For purposes of the credit, in the case of a purchase of a principal residence after December 31, 2008, a taxpayer may elect to treat the purchase as if it were made on December 31 of the calendar year preceding the purchase for purposes of claiming the credit on the prior year’s tax return. This means qualifying purchases in 2009 can be treated as if they were made on December 31, 2008, and qualifying purchases in 2010 can be treated as if they were made on December 31, 2009.

The Act also imposes additional new limitations on purchases made after November 6, 2009:

  • No credit is allowed unless the taxpayer is 18 years of age as of the date of purchase. A taxpayer who is married is treated as meeting the age requirement if the taxpayer or the taxpayer’s spouse meets the age requirement.
  • The definition of purchase excludes property acquired from a person related to the person acquiring such property or the spouse of the person acquiring the property, if married.
  • No credit is allowed to any taxpayer if the taxpayer is a dependent of another taxpayer.

For tax years ending after November 6, 2009, no credit is allowed unless the taxpayer attaches to the relevant tax return a properly executed copy of the settlement statement used to complete the purchase.

The Act also includes special provisions for members of the uniformed services and others who receive government orders for qualified official extended duty service. These provisions include extended time to claim the credit.
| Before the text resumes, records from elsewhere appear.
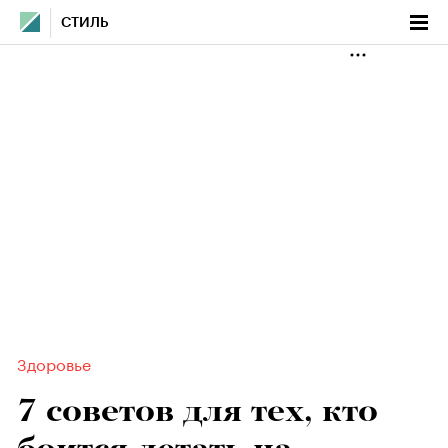
СТИЛЬ
Здоровье
7 советов для тех, кто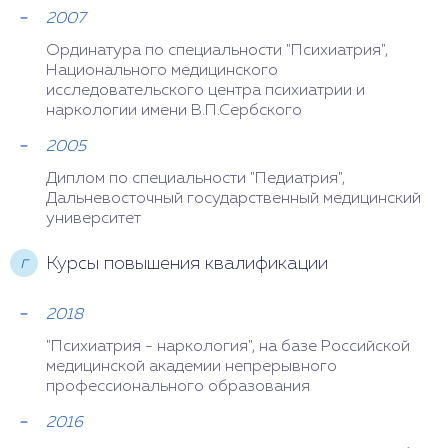
2007
Ординатура по специальности "Психиатрия",
Национального медицинского
исследовательского центра психиатрии и
наркологии имени В.П.Сербского
2005
Диплом по специальности "Педиатрия",
Дальневосточный государственный медицинский
университет
г
Курсы повышения квалификации
2018
"Психиатрия - наркология", на базе Российской
медицинской академии непрерывного
профессионального образования
2016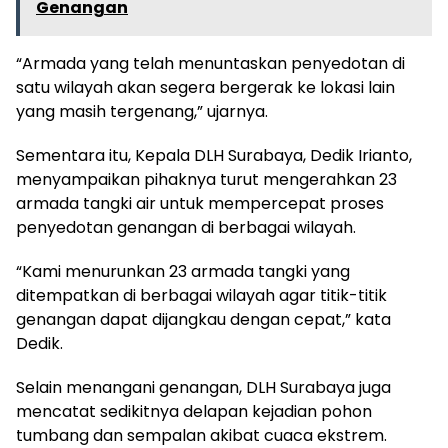
Genangan
“Armada yang telah menuntaskan penyedotan di
satu wilayah akan segera bergerak ke lokasi lain
yang masih tergenang,” ujarnya.
Sementara itu, Kepala DLH Surabaya, Dedik Irianto,
menyampaikan pihaknya turut mengerahkan 23
armada tangki air untuk mempercepat proses
penyedotan genangan di berbagai wilayah.
“Kami menurunkan 23 armada tangki yang
ditempatkan di berbagai wilayah agar titik-titik
genangan dapat dijangkau dengan cepat,” kata
Dedik.
Selain menangani genangan, DLH Surabaya juga
mencatat sedikitnya delapan kejadian pohon
tumbang dan sempalan akibat cuaca ekstrem.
Five-year carryback of net operating losses

The American Recovery and Reinvestment Act of 2009 allowed eligible small businesses to elect to extend the general two-year net operating loss (NOL) carryback period for 2008 net operating losses to three, four, or five years. An eligible small business was defined as a taxpayer meeting a maximum $15,000,000 gross receipts test. The provision applied to an eligible taxpayer’s NOL for any taxable year ending in 2008, or if elected by the taxpayer, the NOL for any taxable year beginning in 2008. However, the election was allowed only with respect to one taxable year.

The Worker, Homeownership, and Business Assistance Act of 2009 provides for an election similar in nature to the NOL carryback provision in the American Recovery and Reinvestment Act:

  • Businesses may elect to extend the general two-year NOL carryback period to three, four, or five years. The election is not limited to businesses that meet a specified gross receipts test.
  • The election can be used for an NOL for a taxable year beginning or ending in either 2008 or 2009. The election can be used for only one year, however.
  • Under the terms of the election, NOLs carried back five years would be able to offset up to 50 percent of the taxable income from the fifth year, but could offset all of the income from the other carryback years.
  • Eligible small businesses that elected to carry back 2008 net operating losses under the provisions of the American Recovery and Reinvestment Act of 2009 can still elect to carry back a 2009 NOL under the provisions of this Act.

The Act specifically excludes certain taxpayers. For example, a business in which the Federal government acquired an equity interest pursuant to the Emergency Economic Stabilization Act of 2008 is not eligible for the election.